» Your objective:
For each line below with the word "услуга", write out a copy.

[Page layout parsing data]
= = = =
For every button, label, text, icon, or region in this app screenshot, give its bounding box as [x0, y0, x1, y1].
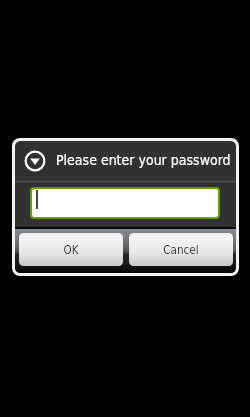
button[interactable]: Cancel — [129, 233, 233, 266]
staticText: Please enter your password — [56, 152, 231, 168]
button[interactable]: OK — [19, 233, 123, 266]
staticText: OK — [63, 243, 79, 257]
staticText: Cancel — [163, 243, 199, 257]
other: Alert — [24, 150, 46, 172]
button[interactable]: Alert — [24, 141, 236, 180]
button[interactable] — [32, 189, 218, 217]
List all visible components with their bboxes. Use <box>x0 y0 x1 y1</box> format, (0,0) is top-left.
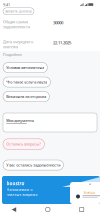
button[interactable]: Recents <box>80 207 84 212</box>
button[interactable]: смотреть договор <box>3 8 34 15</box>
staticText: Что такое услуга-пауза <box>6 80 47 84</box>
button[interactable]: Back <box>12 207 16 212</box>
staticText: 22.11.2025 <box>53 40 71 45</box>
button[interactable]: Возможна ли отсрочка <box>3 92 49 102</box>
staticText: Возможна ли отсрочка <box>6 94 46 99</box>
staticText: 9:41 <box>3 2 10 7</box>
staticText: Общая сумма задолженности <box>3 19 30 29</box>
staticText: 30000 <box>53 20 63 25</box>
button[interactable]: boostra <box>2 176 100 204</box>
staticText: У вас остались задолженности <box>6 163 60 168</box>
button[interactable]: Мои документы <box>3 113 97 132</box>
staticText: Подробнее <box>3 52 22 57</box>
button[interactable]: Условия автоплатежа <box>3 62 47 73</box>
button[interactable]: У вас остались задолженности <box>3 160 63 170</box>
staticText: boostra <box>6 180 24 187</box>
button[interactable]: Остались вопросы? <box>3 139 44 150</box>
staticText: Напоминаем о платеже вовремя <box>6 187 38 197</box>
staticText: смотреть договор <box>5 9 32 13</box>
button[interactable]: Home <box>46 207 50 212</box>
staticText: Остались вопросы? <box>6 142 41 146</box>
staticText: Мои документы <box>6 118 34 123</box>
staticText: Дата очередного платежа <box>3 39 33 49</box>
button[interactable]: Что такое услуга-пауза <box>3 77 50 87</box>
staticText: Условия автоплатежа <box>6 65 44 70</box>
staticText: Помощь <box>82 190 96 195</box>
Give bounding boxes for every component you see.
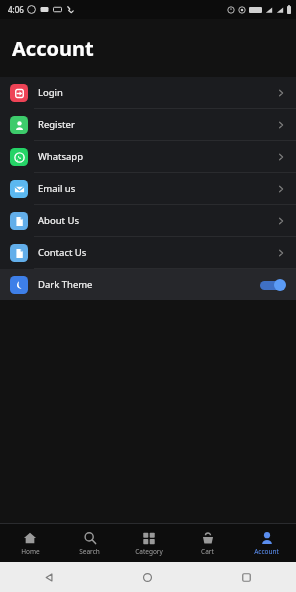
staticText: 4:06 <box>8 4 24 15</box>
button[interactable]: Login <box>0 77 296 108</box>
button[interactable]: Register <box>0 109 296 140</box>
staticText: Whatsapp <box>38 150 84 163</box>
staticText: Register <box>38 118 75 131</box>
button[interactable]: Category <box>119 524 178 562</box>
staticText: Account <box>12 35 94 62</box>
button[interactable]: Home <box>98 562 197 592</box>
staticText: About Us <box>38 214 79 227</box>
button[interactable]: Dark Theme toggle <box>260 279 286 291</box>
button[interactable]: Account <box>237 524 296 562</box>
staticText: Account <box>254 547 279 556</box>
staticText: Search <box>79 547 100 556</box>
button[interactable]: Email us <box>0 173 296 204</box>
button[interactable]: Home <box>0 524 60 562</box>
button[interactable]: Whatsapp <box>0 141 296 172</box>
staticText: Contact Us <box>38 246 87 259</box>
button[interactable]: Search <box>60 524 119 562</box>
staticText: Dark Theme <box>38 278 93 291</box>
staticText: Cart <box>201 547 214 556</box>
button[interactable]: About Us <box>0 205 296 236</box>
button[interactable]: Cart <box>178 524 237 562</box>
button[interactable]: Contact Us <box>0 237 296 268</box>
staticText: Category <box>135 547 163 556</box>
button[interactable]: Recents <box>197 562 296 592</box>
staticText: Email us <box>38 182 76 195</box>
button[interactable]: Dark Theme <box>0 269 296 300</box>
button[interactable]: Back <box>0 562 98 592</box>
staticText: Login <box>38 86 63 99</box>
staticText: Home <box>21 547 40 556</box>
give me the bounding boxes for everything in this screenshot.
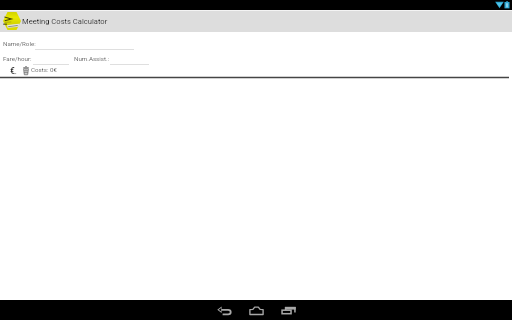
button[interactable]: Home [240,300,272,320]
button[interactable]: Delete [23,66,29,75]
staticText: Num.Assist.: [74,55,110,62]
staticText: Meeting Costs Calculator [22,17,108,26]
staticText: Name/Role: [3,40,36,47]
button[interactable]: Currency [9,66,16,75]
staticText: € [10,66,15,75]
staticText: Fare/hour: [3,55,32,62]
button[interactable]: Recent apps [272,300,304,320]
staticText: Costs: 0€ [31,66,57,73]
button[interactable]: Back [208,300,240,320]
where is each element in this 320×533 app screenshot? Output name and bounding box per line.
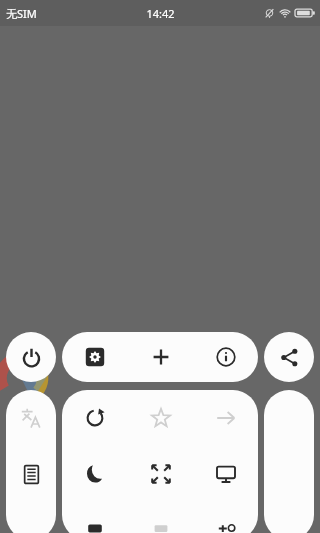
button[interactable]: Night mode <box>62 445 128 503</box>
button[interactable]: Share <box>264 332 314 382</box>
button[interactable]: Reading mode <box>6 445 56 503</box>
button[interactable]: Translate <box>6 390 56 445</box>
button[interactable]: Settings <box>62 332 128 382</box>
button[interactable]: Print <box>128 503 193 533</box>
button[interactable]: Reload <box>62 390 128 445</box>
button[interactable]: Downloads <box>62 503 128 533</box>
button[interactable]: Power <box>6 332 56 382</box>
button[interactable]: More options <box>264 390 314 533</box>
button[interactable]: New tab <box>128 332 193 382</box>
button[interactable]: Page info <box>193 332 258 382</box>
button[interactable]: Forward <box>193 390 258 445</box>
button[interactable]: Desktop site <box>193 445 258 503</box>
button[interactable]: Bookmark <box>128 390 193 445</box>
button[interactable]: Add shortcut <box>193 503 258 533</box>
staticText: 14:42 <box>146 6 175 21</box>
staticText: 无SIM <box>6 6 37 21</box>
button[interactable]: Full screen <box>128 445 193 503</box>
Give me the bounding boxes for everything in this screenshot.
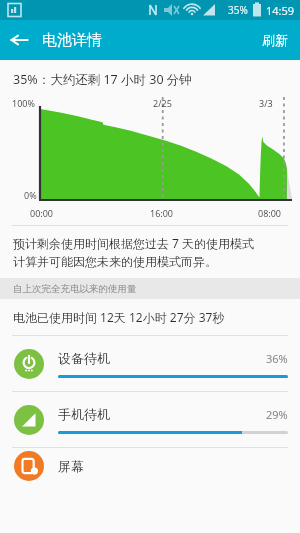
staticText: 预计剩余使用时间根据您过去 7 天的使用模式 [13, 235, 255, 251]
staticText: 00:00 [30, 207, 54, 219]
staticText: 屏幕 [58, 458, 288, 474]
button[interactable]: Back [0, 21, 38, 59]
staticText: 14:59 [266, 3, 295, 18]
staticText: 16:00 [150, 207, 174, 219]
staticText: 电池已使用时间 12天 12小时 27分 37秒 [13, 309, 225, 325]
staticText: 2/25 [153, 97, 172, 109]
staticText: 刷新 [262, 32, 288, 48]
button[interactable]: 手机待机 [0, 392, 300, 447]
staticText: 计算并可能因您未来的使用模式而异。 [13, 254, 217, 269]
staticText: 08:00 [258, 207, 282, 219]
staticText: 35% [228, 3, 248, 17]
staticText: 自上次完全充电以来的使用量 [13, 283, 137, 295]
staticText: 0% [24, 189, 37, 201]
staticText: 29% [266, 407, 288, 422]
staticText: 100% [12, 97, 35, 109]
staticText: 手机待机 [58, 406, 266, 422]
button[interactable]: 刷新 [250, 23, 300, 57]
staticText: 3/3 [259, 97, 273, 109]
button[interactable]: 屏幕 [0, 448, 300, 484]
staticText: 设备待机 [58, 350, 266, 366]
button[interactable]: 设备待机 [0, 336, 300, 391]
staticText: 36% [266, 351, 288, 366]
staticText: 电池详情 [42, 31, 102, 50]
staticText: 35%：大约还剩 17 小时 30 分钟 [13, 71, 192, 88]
= = = =
» Solution for this problem:
staticText: Что такое услуга-пауза <box>6 80 47 84</box>
button[interactable]: Что такое услуга-пауза <box>3 77 50 87</box>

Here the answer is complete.